You may or may not be correct about changes in the LINEST and/or trendline
algorithms. I don't recall.

But that seems irrelevant. Jim said he is using XL2010.

And FYI, I get the "same" results for RSQ, LINEST and the trendline using
XL2003.

(Actually, the RSQ result differs by one in the 15th significant digit.)
 
But Jim did not say he used a linear trendline, IMHO.

Jim wrote: "Is the fact that I am using straight lines to connect the
points in the
graph of importance?".

I suspect you interpreted that to refer a linear trendline.

I interpret that to be a description of the chart type that he used:
straight lines between data points instead of a smooth curve or no
connection at all.



You may or may not be correct about changes in the LINEST and/or
trendline algorithms. I don't recall.

But that seems irrelevant.

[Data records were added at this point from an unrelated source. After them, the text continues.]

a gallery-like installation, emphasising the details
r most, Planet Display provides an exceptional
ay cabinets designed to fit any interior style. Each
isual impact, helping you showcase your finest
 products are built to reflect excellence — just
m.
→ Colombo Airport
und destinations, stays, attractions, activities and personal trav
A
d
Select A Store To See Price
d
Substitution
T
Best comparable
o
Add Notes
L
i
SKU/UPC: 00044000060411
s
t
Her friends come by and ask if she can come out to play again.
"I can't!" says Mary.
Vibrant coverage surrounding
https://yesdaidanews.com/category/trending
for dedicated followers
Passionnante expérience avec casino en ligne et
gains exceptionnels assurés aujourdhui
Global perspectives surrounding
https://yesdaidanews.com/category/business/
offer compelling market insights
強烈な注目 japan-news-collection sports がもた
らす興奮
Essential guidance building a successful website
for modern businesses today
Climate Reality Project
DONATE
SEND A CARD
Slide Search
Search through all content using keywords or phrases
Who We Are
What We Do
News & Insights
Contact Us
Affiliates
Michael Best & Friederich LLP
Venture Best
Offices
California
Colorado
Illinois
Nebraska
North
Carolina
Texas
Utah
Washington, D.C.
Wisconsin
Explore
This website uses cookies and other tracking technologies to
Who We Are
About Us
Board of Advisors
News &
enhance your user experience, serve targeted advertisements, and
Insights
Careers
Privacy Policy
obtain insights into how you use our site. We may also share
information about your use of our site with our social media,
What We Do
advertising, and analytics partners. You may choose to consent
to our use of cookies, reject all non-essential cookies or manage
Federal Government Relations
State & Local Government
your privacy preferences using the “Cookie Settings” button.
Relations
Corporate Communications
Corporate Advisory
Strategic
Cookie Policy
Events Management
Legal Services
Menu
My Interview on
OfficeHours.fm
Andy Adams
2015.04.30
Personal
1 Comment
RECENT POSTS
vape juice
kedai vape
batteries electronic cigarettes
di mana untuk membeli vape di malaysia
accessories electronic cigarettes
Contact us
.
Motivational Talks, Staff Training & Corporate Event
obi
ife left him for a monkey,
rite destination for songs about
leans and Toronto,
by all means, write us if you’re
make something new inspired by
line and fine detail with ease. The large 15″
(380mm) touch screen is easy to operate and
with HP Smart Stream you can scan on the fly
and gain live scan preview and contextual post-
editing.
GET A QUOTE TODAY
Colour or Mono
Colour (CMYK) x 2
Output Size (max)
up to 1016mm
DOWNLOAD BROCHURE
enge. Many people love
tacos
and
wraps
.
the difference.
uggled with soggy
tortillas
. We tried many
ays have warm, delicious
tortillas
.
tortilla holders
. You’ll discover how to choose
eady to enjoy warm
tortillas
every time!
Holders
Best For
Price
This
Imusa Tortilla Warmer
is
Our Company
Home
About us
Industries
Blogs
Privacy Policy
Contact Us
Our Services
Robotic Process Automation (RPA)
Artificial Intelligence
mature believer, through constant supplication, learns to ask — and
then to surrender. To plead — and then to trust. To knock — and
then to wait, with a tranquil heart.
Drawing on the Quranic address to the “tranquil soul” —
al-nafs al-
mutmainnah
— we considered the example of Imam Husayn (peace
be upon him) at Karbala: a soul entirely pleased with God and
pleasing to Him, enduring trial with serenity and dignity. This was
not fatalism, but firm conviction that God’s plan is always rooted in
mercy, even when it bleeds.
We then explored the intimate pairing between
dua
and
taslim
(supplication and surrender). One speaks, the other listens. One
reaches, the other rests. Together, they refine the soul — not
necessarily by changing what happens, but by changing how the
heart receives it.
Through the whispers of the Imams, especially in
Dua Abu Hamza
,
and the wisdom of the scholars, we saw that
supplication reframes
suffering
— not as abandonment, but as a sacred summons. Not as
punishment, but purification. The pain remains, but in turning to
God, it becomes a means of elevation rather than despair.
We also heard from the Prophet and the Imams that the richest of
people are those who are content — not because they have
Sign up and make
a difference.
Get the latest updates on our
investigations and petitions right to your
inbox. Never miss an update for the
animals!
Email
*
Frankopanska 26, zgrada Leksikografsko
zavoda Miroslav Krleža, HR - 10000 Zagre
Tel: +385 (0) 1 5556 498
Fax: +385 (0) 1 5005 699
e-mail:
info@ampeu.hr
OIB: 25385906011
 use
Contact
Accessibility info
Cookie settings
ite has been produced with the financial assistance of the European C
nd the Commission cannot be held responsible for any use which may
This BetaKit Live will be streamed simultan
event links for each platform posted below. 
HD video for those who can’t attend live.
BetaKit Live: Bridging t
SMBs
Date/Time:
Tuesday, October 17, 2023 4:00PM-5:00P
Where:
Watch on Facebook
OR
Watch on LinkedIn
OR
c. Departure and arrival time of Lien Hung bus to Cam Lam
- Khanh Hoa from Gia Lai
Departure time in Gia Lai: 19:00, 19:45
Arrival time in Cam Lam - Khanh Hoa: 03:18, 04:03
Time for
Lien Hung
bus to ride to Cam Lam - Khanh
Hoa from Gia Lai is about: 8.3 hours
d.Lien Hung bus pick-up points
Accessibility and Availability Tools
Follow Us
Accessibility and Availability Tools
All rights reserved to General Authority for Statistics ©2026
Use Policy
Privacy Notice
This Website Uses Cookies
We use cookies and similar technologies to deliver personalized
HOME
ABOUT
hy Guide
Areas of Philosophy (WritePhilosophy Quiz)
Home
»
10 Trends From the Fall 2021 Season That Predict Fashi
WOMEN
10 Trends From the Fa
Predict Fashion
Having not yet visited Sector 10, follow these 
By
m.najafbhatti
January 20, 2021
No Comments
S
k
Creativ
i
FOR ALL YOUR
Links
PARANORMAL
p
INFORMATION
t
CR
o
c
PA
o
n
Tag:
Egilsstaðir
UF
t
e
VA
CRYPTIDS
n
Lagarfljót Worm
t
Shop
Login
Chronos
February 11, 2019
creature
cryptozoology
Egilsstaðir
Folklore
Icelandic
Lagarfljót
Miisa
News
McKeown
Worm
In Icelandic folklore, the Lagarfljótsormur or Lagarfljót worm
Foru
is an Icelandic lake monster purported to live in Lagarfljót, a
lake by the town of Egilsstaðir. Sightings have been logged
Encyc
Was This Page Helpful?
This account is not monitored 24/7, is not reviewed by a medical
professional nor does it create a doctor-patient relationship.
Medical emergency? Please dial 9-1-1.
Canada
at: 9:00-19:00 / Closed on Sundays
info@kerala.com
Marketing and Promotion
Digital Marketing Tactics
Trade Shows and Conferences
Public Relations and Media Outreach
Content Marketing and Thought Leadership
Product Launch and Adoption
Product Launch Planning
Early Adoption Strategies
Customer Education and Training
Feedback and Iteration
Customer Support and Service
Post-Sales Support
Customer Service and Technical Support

Jim said he is using XL2010.

And FYI, I get the "same" results for RSQ, LINEST and the trendline
using XL2003.

(Actually, the RSQ result differs by one in the 15th significant digit.)

I will just say that I am using a linear trend line; the only type for
which I want to use R^2.

I repeated the graph and spread sheet with the numbers I supplied (in
case non-displayed places were a problem in my original spread sheet)
and the two values of R squared are closer; 0.915 and 0.9219 but I don't
see why there should be any difference if the same formula is being used.
 
PS.... I said:
Then R^2 might be computed by the formula =RSQ(Y1:Y31,Z1:Z31). [....]
However, RSQ returns 0.997576649432384, not 0.894858644182441. [....]
you can recover the LINEST R^2 with the following formula:
=INDEX(LINEST(LN(B1:B31),A1:A31,,TRUE),3,1)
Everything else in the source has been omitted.